I've been painting in the streets for 12 years. In 2015, during a residency in Barcelona, I started using the traditional Azulejos ceramic design that we often see in Spain, Portugal, and Maghreb in my work. I started including these colored patterns in my murals, and it became my trademark as a street artist. This led me to great interest and study of traditional crafts of different cultures around the world and their symbols. I searched for a way to link traditional arts and crafts to my paintings and urban art.
Carpets are one of the most ancient, visually rich, and meaningful traditional arts that can be found. They are traditionally weaved by women, which is why I chose to represent women's portraits on them.
I kept the idea of painting on a carpet in mind for a year before jumping into it. Thinking about whether it’s possible or not, how to do it, which materials I could use… Then, I finally tried to apply my street art techniques to the carpet as if it was a wall. I painted with spray paint, and it worked perfectly! The face merged into the traditional pattern of the carpet as I used transparency and shading techniques.

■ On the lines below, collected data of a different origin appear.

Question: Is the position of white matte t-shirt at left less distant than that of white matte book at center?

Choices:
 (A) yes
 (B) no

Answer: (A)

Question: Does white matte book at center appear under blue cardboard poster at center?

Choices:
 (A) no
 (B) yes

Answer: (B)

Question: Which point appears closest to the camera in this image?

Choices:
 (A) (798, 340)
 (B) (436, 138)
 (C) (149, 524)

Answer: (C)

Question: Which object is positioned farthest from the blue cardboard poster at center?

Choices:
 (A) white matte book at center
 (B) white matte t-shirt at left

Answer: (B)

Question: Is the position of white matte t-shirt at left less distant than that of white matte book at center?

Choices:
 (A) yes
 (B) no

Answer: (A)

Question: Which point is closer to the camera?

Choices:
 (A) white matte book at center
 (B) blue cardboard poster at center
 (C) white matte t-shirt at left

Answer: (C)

Carpets, as well as human portraits, are composed symmetrically. I try to find the magical symmetry between the two elements. I see something truly beautiful in the center medallion of the carpet which often gets positioned in the place of the third eye of the face.

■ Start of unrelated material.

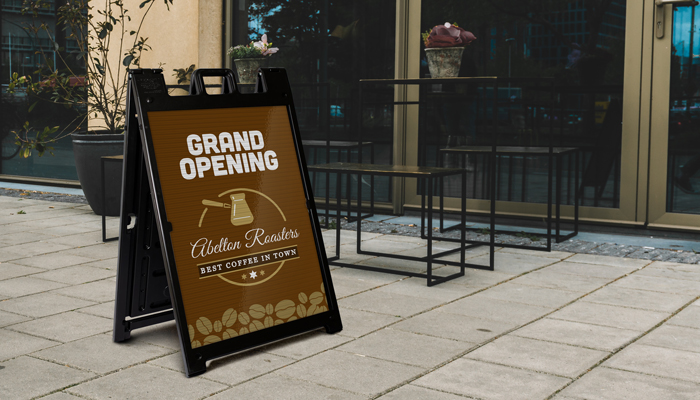 Where is `plant pot`? The height and width of the screenshot is (400, 700). plant pot is located at coordinates (94, 153). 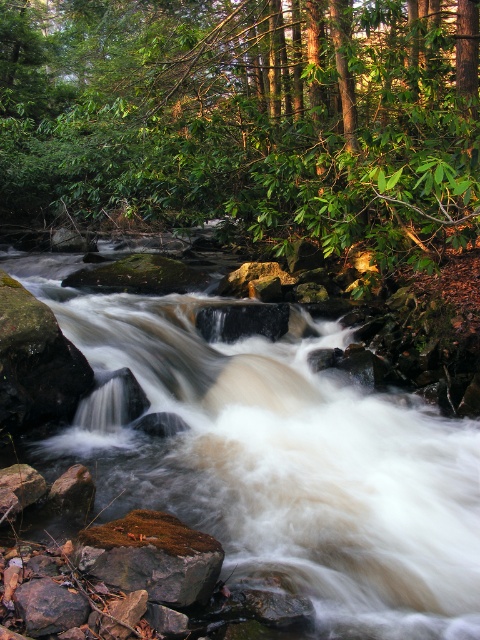 Can you confirm if brown smooth rock at center is positioned to the left of green mossy rock at lower center?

I consider myself a spiritual person; I meditate and perform a ritual before each piece before entering a flow state of painting. I am not entitled to mistakes as I'm painting directly on a valuable rug—each line and movement has to be perfect.
It results in a great mix of contemporary urban arts with ancient traditional craft and culture. I love this duality: by adding a human element to a traditional carpet, these works touch our deep being, our universal consciousness, they question our cultural identity which is currently cannibalized by standardization and mass culture.